Task to carry out: Across the data below, how many lines have the word "Sdílejte" in them? Respond with the number alone.
======== Exercise materials
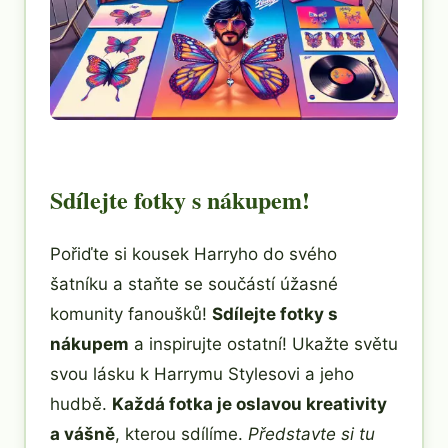
Sdílejte fotky s nákupem!
Pořiďte si kousek Harryho do svého
šatníku a staňte se součástí úžasné
komunity fanoušků!
Sdílejte fotky s
nákupem
a inspirujte ostatní! Ukažte světu
svou lásku k Harrymu Stylesovi a jeho
hudbě.
Každá fotka je oslavou kreativity
a vášně
, kterou sdílíme.
Představte si tu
================
Task result: 2